One man attending the vigil told the BBC, “We feel afraid from the Home Office. Everybody is afraid. Today all asylum seekers are here to pay tribute to the three people who died. Everybody is worried about their own situations as well. If I go back to Pakistan I will be killed.”

Robina Qureshi, for the rights organisation Positive Action for Housing, called for a public enquiry into the circumstances around the Red Road deaths. “We want to know what role the UKBA played,” Quereshi said. “In particular, we want to know: did the UKBA recently communicate with the three victims over their asylum case? Were officials knocking at the door of the three suicide victims at 63 Petershill Drive, Springburn on Sunday morning when the suicides took place?”

The Glasgow site is one of several to which asylum seekers are dispersed throughout Britain, usually places with poor employment prospects or local amenities. The 20 storey blocks of flats at Springburn are half-empty and due to be demolished. Asylum seekers are not allowed to work here legally, in any case, yet they can also be cut off from benefits if their application is unsuccessful, and put in detention centres pending deportation. Only a tiny minority of applicants are accepted for refugee status.

Suicides are not uncommon. The National Coalition of Anti-Deportation Campaigns says at least 55 asylum seekers have taken their own lives since 2000. In Glasgow in 2006, Zamira Sadigova jumped out of an 11th floor flat. She was killed as police were breaking down the door to section her under the Mental Health Act. The following year, also in Glasgow, Uddav Bhandari, from Nepal, doused himself in petrol and set himself alight in the offices of the Immigration Tribunal. He died shortly after.

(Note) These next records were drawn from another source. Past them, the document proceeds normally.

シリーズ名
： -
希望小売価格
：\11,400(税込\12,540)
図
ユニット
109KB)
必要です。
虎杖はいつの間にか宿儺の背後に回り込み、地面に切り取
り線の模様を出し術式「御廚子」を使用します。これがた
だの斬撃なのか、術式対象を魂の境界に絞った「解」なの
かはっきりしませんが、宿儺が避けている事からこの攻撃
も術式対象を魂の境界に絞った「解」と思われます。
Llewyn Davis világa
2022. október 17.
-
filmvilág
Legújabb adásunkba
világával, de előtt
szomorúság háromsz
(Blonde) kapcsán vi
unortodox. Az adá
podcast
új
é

Unlike the shocked neighbours who showed their sympathy at the Russian family's death, MPs and media appeared indifferent or defended the asylum system, saying it had to work properly in judging cases. Tom Harris MP said. “You can’t make that judgment a hostage on the basis of threats by the individuals to take their own lives.”

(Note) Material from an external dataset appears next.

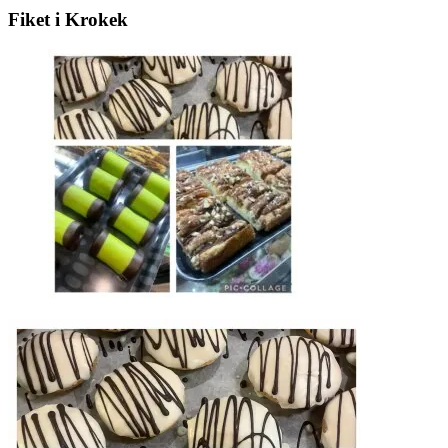
Fiket i Krokek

Melanie Reid, a Times columnist. Reid described Sergei and his family as “members of the vast tribe of lost souls who swirl around the world, their past unverifiable, their present precarious, their future uncertain.” But she insisted, “In asylum policy emotion must never replace hard facts. Britain cannot be the world’s social worker, and we must acknowledge that some people in this twilight world are beyond help and that their deaths should not lie on our conscience.”

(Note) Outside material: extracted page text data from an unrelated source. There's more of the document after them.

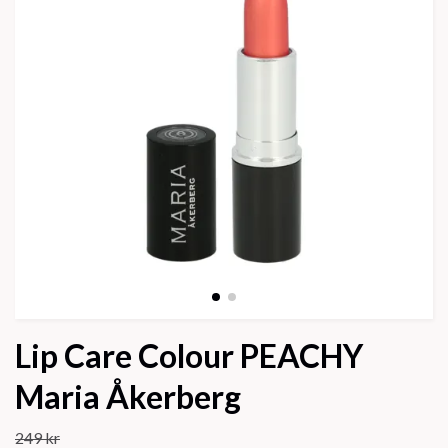
Lip Care Colour PEACHY
Maria Åkerberg
249 kr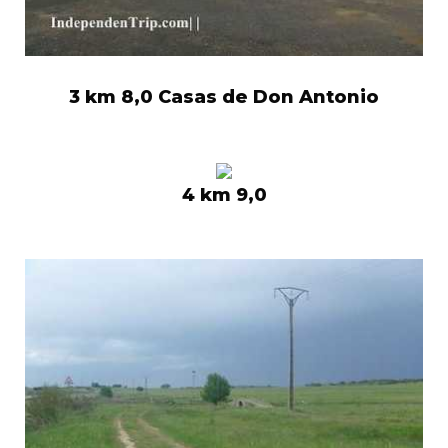
3 km 8,0 Casas de Don Antonio
4 km 9,0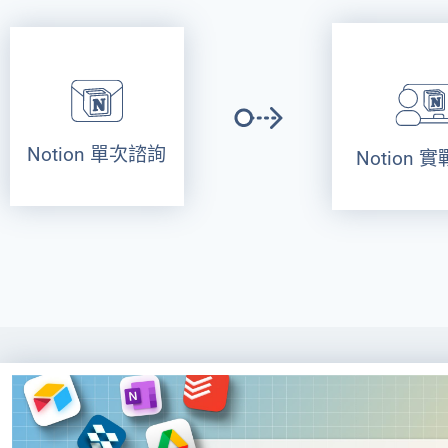
Notion 單次諮詢
Notion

Thanks to Steve James and the World Socialist News Network for their report on this tragedy.

http://www.wsws.org/articles/2010/mar2010/asyl-m13.shtml

And here is another angle and further information from Tony Greenstein, of Brighton Unemployed Centre
:
You won't have read about it in our 'free' press, because it hasn't been reported. And anyway asylum seekers occupy a position not that much different to that of Blacks in the United States in the era of segregation, who were considered 2/5 of a human being.

But last week three asylum seekers, living in slum accommodation administered by the YMCA in Glasgow, took their own lives. They had received a decision turning down their application for asylum and the YMCA had been preparing their eviction.

And to top it all, a young Afghani refugee also living at the same bloc, attended a demonstration in commemoration of this family. As he attended the YMCA pulled the same trick - they cleared out his room and threw all his belongings in the rubbish bin.

The YMCA has been well known for its addiction to mammon. It takes money for workfare schemes that the government runs, i.e. work for your dole and from New Labour to 'house' asylum seekers. A lucrative business it must be, if at times a little unpleasant for these collaborators with Britain's persecution of asylum seekers.